Think about it. Did your parents let you choose the wall colour of your room when you were a
child? My mother chose it for me so my childhood room was gold and brown. They were
contemporary choices ‘back in the day’ but I wouldn’t have picked them for myself.
Decor For Your Kids
Today we see décor options for children that cater to their tastes, like cartoon characters or
hobbies. That interest may not last so add a few accessories based on the theme and spend
your investment on the more permanent pieces in a room. A great bed, desk and dresser can
last for years right into their first adult apartment. But that requires discipline on your part.
There is a whole category of juvenile furniture that may look great but is sometimes smaller in
scale, and your child may not be interested in those furnishings starting in their teen years.
The next stage in your child’s developing opinions on their “territory” come when your child
hits the pre-teen years.

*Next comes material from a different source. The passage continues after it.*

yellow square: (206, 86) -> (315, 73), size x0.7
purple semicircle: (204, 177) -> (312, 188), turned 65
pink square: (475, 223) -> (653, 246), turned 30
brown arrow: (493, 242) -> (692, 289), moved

Suddenly all the childhood themes are replaced with something a little
more “aspirational”. Whether it’s sports, hobbies, or fandom, etc., your pre-teen will want a
room that reflects their changing tastes. As I mentioned, painting can produce great results,
then let them participate in what goes up on those painted walls. You may not like it, but
everything is temporary, including the holes in the walls.
Surviving their Teen Years
Your teen may just start taking over the décor completely and become even more territorial
over their space. I have a client whose teen son always left the empty drawers open in his
dresser, the contents spilled out all over the floor. This client was mortified at the lack of
respect for tidiness. The teen, however saw it as a shortcut to getting dressed. This is normal,
some teens express themselves through their room. This can be alarming and depending on
your degree of tolerance, this may be the thing that puts you over the edge. But take a breath,
try to relax, this too is temporary.
If we can just keep in mind that it’s just décor. That it’s going to constantly change and develop.

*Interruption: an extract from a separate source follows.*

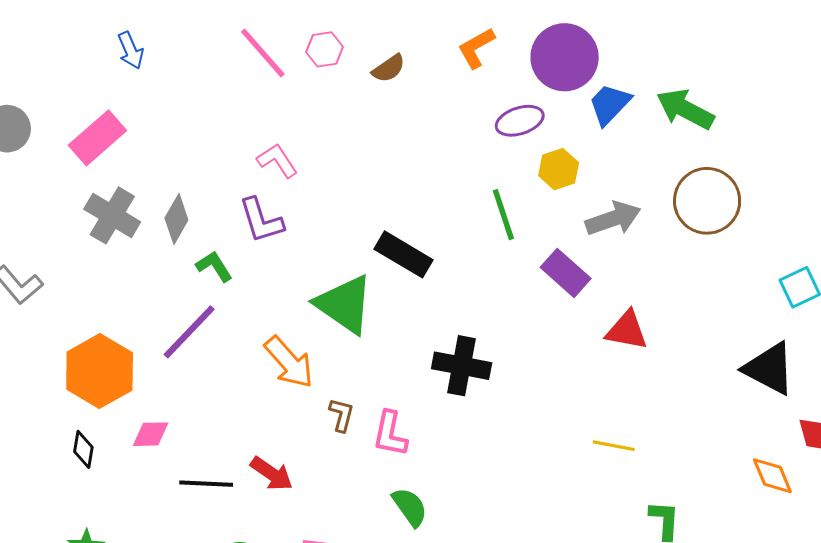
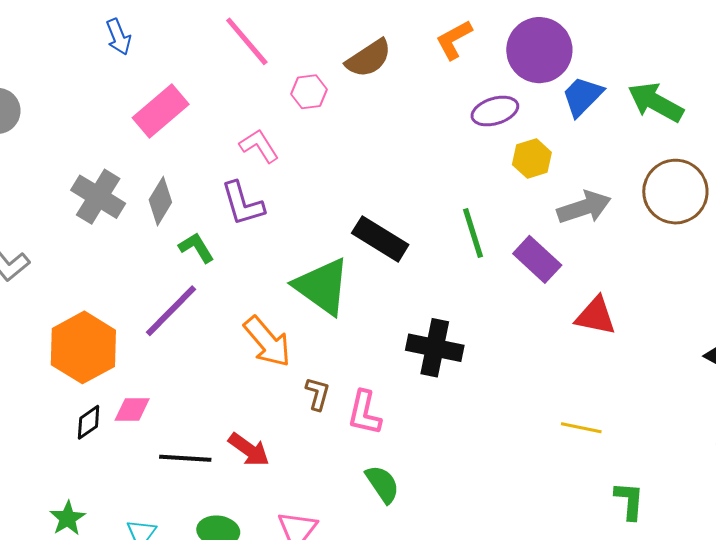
pink hexagon: (325, 49) -> (309, 92), moved
brown semicircle: (389, 68) -> (369, 58), size x1.4
pink rectangle: (97, 138) -> (161, 111), moved
green line: (503, 215) -> (473, 233), moved
black diamond: (83, 449) -> (89, 422), moved, turned 45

Most children learn a healthy respect for their surroundings and develop their own tastes by
the time they’re adults. It may be difficult for those who like to control the aesthetics of their
homes, but try to look at it as a gift you’re giving your child –the gift to express themselves in
their own four walls. After all, one day you just might have a chance to exact revenge by
decorating the guest room in your grown children’s homes!